The United States should provide as much transparency as possible as
it proceeds with missile defense. The Atlantic Council report is optimistic that
such an approach can avert potential problems: ``The long lead times for
developing and deploying missile defenses, combined with the transparency
of programs and regular briefings abroad by U.S. officials, suggest that
deployment of missile defenses in East Asia need not be destabilizing.''45 But
it also warns about the possibility of ``erroneous assumptions about what
kinds of missile defenses may be deployed, where, and in what timeframe.''
A key American objective should be to avoid creating for the Chinese
a window of opportunity wherein they believe they must coerce Taiwan
before missile defenses of a certain magnitude are operational. A second
45 Slocombe, ``Missile Defense,'' p. 29.
Missile Defense
Spring 2004 | 349
objective should be to avoid a Chinese overreaction to a system that the
United States intends to be limited. Let us assume that the United States
deploys limited layered missile defense. Even if Chinese assessments of the
capabilities of that system indicate that it poses little threat to the Chinese
ICBM force, Chinese planners would have to consider the growth potential of
the system. Perhaps additional Aegis-equipped ships in the Pacific would
enable a limited system to become an extensive one that would negate the
Chinese ICBM force.
Problems such as a system's growth potential may test the limits of
transparency. This has led some analysts to recommend other approaches.

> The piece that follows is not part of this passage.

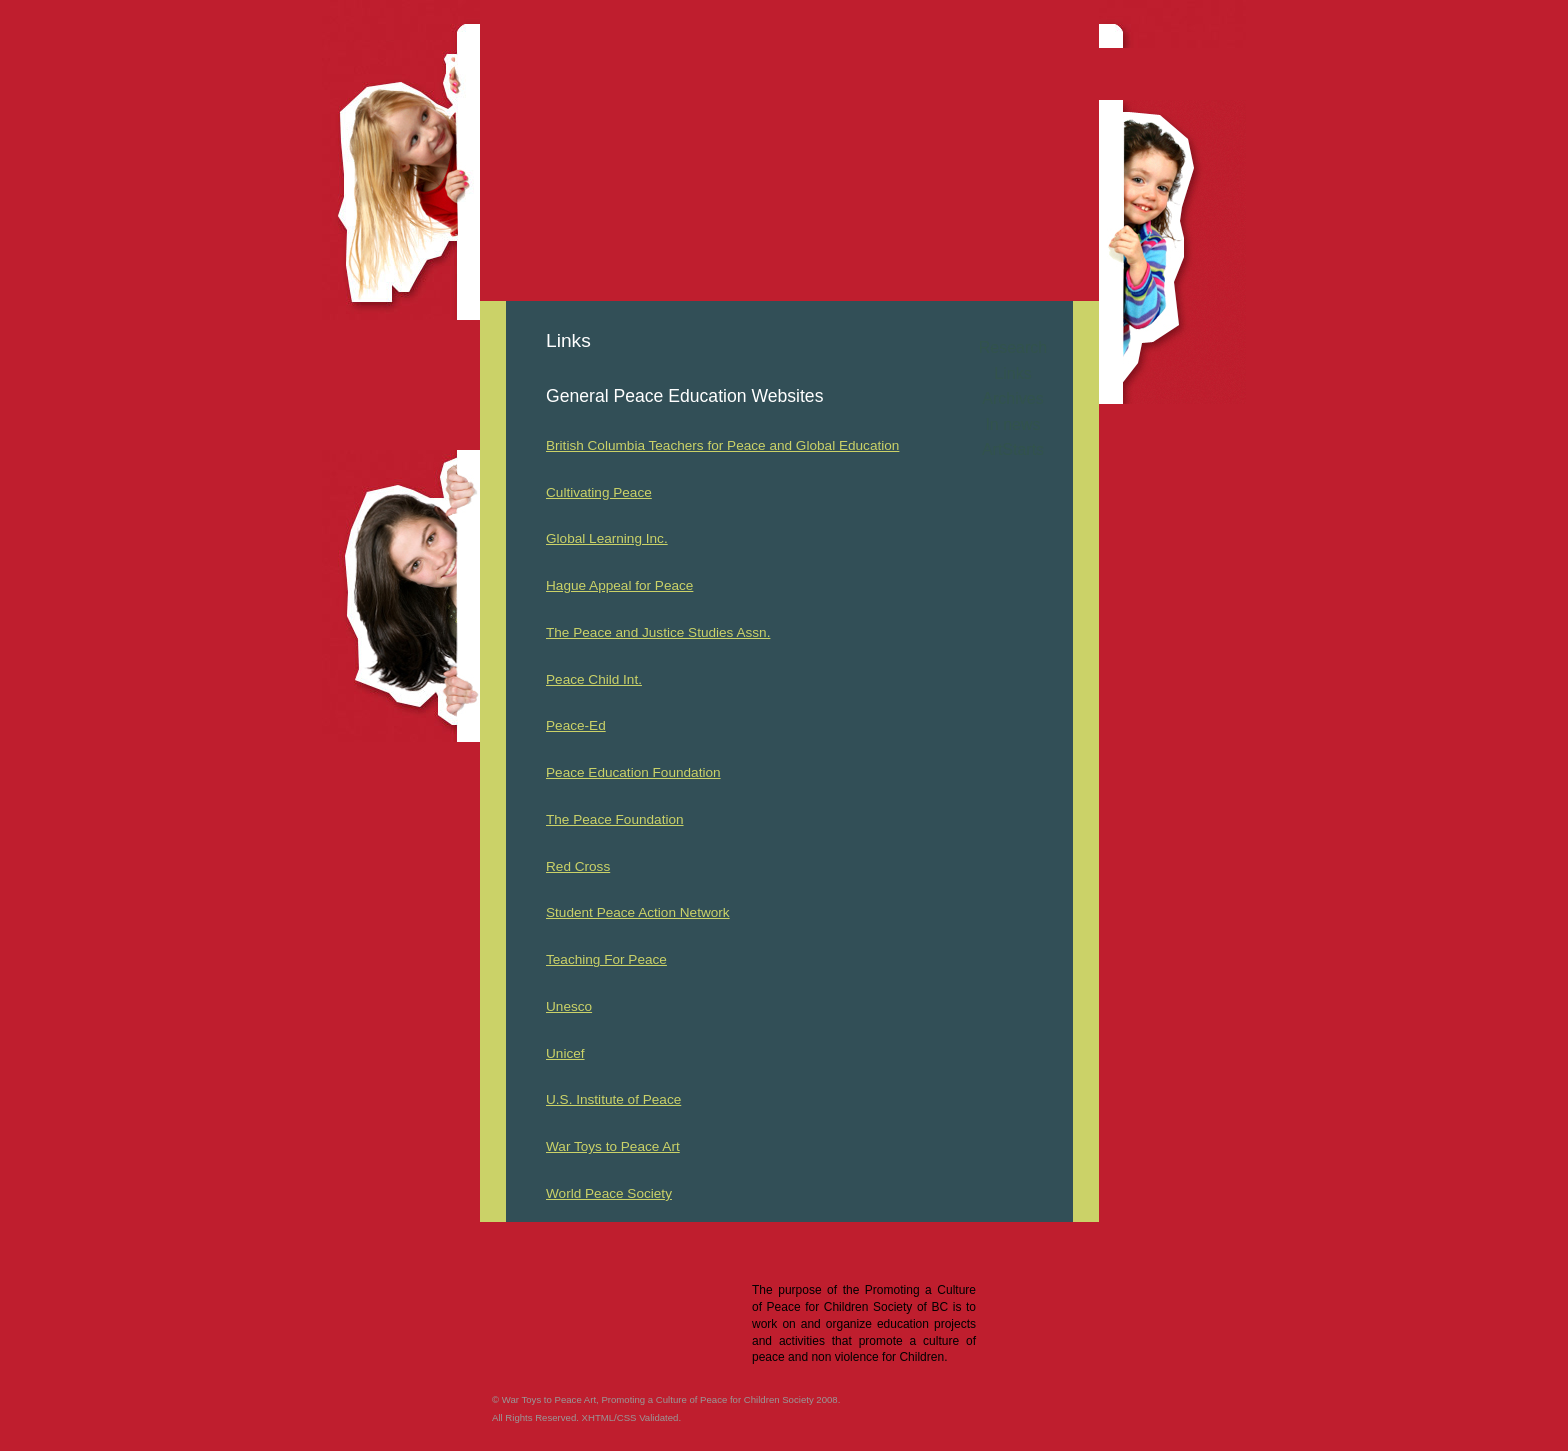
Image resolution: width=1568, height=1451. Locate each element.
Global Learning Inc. (607, 538)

Adam Segal suggests that the United States and China ``may be able to
negotiate an informal `rules of the game' for missiles and defenses.''46 Michael
Sheehan proposes an Asian analogue of the Conference on Security and
Cooperation in Europe.47 The specific approach is less important than
Washington's paying careful attention to the implications for the wider web
of security relations.
Northeast Asia is but a small part of the total picture. The decision to
deploy--and the specific configuration of the systems that are deployed--
will, of course, be based on many factors: whether particular components can
be successfully tested, whether the integrated missile defense system is
affordable in light of other pressing national needs, how the threat
assessment evolves, and whether future leaders and the U.S. public continue
to support this project. Missile defense may have a brighter future
now than ever before, but there are still vital questions that must be
answered before making final deployment decisions.